The Hamming Code

This is the first in a series of blog posts exploring the compilation of quantum algorithms to fault-tolerant architectures. We will

begin with the classical Hamming code,
extend it to the quantum Steane code,
learn about compilations of $T$-gates via magic state distillation,
reproduce key papers describing fault-tolerant compilation, and
explore methods to optimize the implementation of quantum simulation algorithms on early fault-tolerant devices

The series will focus on specifics (specific code, specific decoder, specific algorithm), and will aim to build intuition through numerical experiments.

In this post, I will give an overview of the $[[7,4,3]]$ Hamming code.

Definition of the code

The $[[n,k,d]]$ notation is a common short hand to describe an error-correcting code with $n$ physical bits encoding $k$ logical bits with a distance of $d$. The notion of distance in error-correcting codes is defined later in the notes.

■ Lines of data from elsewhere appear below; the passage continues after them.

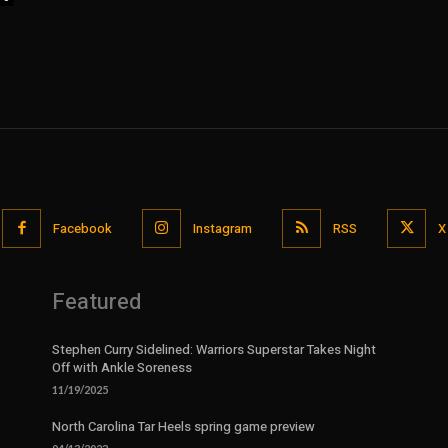
Facebook
Instagram
RSS
X
Featured
Stephen Curry Sidelined: Warriors Superstar Takes Night
Off with Ankle Soreness
11/19/2025
North Carolina Tar Heels spring game preview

In the $[[7,4,3]]$ code, we have 4 data bits (often called the message), combined with 3 parity bits to form 7-bit codewords. The mapping between messages and codewords is called an encoding, while the vector space generated by the codewords is called the codespace.

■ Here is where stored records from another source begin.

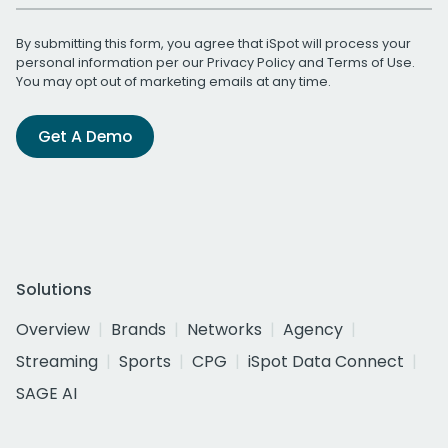
By submitting this form, you agree that iSpot will process your
personal information per our
Privacy Policy
and
Terms of Use
.
You may opt out of marketing emails at any time.
Get A Demo
Solutions
Overview
Brands
Networks
Agency
Streaming
Sports
CPG
iSpot Data Connect
SAGE AI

The codespace must obey a set of parity conditions. These parity conditions completely determine the Hamming code. For the $[[7,4,3]]$ code, the parity conditions are:

\[\begin{align} x_1+x_3+x_5+x_7 &= 0, \\ x_2 + x_3 + x_6 + x_7 &= 0, \\ x_4 + x_5 + x_6 + x_7 &= 0, \end{align}\]

where all sums are modulo 2.

Since the codewords have 7 bits and must satisfy 3 independent constraints, there are $2^{7-3}=16$ codewords (we prove this below), which is also the number of 4-bit messages. So each message can be uniquely identified with a codeword.

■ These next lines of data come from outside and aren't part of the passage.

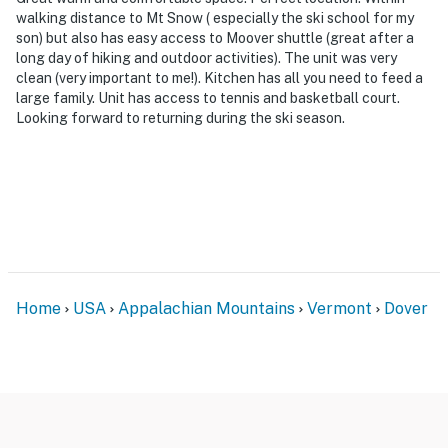
walking distance to Mt Snow ( especially the ski school for my
son) but also has easy access to Moover shuttle (great after a
long day of hiking and outdoor activities). The unit was very
clean (very important to me!). Kitchen has all you need to feed a
large family. Unit has access to tennis and basketball court.
Looking forward to returning during the ski season.
Home
USA
Appalachian Mountains
Vermont
Dover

Parity check and generator matrices

The three parity constraints can be expressed in terms of a parity check matrix:

\[\begin{align} H &= \begin{pmatrix} 1 & 0 & 1 & 0 & 1 & 0 & 1 \\ 0 & 1 & 1 & 0 & 0 & 1 & 1 \\ 0 & 0 & 0 & 1 & 1 & 1 & 1 \end{pmatrix}. \end{align}\]

A valid codeword $x$ then satisfies: $Hx^T=0$, where $0$ is the vector of 3 zeros. The codespace is, therefore, simply the kernel of the parity check matrix.

The dimension of the kernel follows from the rank-nullity theorem:

\[\begin{align} \dim(\text{domain}(H))=\dim(\text{rank}(H))+\dim(\text{ker}(H)). \end{align}\]

Since $H$ has 3 linearly independent rows, its rank is 3 and its nullity is 4, which confirms the previous claim that the codespace is 4 dimensional.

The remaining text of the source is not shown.